In ‘Flawless’, he gave a syncopated performance as a drag queen who forms an unlikely connection to a homophobic cop played by Robert DeNiro. In ‘Charlie Wilson’s War’, he disappeared into the role of Gust Avrakotos, the eccentric CIA operative contending with the armchair diplomacy of a congressman played by Tom Hanks and a socialite played by Julia Roberts. After stealing scenes from Matt Damon in ‘The Talented Mr. Ripley’, from Robin Williams in ‘Patch Adams’, and from Edward Norton in Spike Lee’s ‘25th Hour’, Hoffman started to regularly get top billing.
It was his protean destiny to fill bigger roles. Thrust into the position of the lead, Hoffman gave incredible tour de force performances. There is a swelling sense of need in him, a desperate search for meaning and purpose against the hostile or uncaring energies of the universe. In John Patrick Shanley’s ‘Doubt’, Hoffman plays a priest seeking to modernize his congregation against a steadfast orthodoxy represented by Meryl Streep’s Mother Superior. The pair joust for authority, with a young novice played by Amy Adams caught in the crossfire. The dynamic is complicated further when Streep’s character begins to suspect Hoffman’s of sexual abuse. In ‘Synecdoche, New York’, Hoffman is a playwright who staves off the multiple miseries of his life by pouring himself into the ultimate creative work, one that will encompass the entirety of human existence.
As his art seeps and then floods into his personal life, Hoffman seems to become stuck in a bleary-eyed trance between fantasy and reality. In ‘The Master’, Hoffman’s character boasts, “I am a writer, a doctor, a nuclear physicist, and a theoretical philosopher. But above all, I am a man, a hopelessly inquisitive man, just like you.” Yet he simmers with self-doubt, erupting when his sense of self-importance is punctured. As a violinist in ‘A Late Quartet’, Hoffman’s character sees a path for his own advancement and reacts with profound frustration and dejection when his colleagues counter him. There is a reason Hoffman is considered by so many to be the greatest actor in history. His vain striving in the face of the void is a fundamental encapsulation of the human experience.

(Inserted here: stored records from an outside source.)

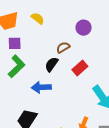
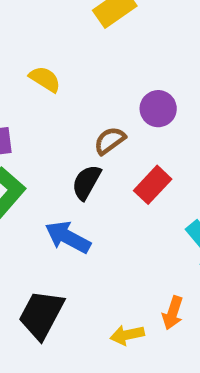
purple circle: (84, 28) -> (158, 109), moved
blue arrow: (41, 87) -> (68, 237), turned 36

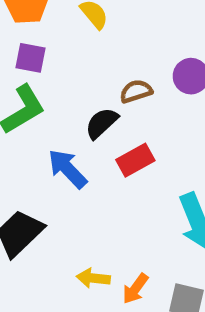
red rectangle: (153, 185) -> (135, 160), moved
orange arrow: (173, 313) -> (135, 289), moved

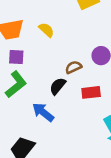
red rectangle: (135, 160) -> (91, 92), moved, turned 30

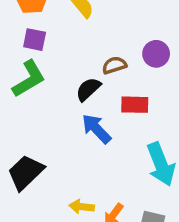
blue arrow: (43, 112) -> (96, 129), moved

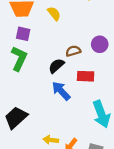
green L-shape: (29, 79) -> (19, 59), turned -35

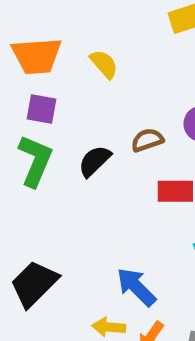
black semicircle: (56, 66) -> (95, 161), moved
blue arrow: (61, 91) -> (136, 287), moved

In an industry often full of gossip and intrigue, Hoffman was universally beloved. His funeral Mass was attended by friends ranging from Ethan Hawke to Julianne Moore to Chris Rock. At the 90th Academy Awards, Sam Rockwell dedicated his Oscar win to Hoffman, and Cate Blanchett paid tribute to him when she won a BAFTA for her performance in ‘Blue Jasmine’. In his honor, close friend David Bar Katz created the American Playwriting Foundation, which annually awards $45,000 to the author of an unproduced play. At the Rochester Teen Film Festival, the creators of the film deemed best by judges are given the ‘Philip Seymour Hoffman Award’.

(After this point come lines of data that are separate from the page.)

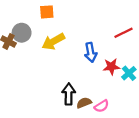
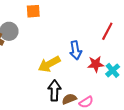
red line: (123, 33) -> (107, 31), turned -36
yellow arrow: (53, 41) -> (49, 64), moved

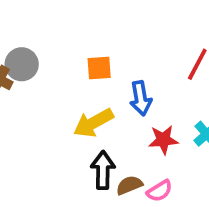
orange square: (33, 11) -> (99, 68), moved
red star: (96, 64) -> (163, 140), moved

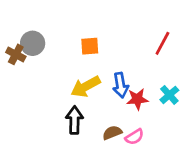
blue arrow: (141, 98) -> (121, 85), moved
black arrow: (103, 170) -> (74, 120), moved

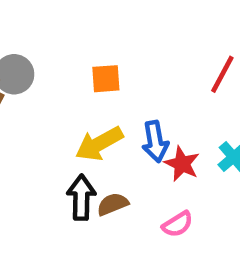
red star: (137, 99) -> (182, 164), turned 30
brown semicircle: (112, 133) -> (113, 204), moved

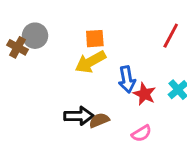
yellow arrow: (99, 144) -> (90, 62), moved
black arrow: (81, 197) -> (79, 116), turned 88

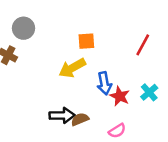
gray circle: (35, 36) -> (24, 28), moved
orange square: (95, 39) -> (86, 41), moved

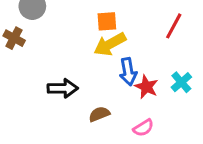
yellow arrow: (72, 68) -> (110, 44), moved
black arrow: (62, 115) -> (63, 88), moved

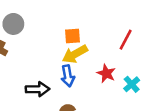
blue arrow: (128, 72) -> (68, 76), moved
red star: (146, 87) -> (106, 73), moved

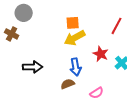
blue arrow: (68, 76) -> (76, 67), moved
black arrow: (38, 89) -> (33, 67), moved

Hoffman was this weighty, momentous presence, but he was also delightful, charming, and funny. In ‘Almost Famous’, he plays the mentor to Patrick Fugit’s aspiring music journalist, giving paternalistic advice with easygoing, honest chemistry. His nervous sycophantic teetering in ‘The Big Lebowski’ is a hilarious standout moment in a movie full of them. Perhaps the silliest moment in Hoffman’s career is the sweaty basketball scene in Ben Stiller’s ‘Along Came Polly’. At the risk of stretching the ‘liquid’ motif to its breaking point, Hoffman’s character sweats with unearned confidence on the court, nonsensically shouting “Raindance!” as he repeatedly misses two-pointers. It’s perhaps one of the sweetest ways to remember the actor, as a sometimes wrongheaded, always bighearted artist who loved the world enough to give it his very best.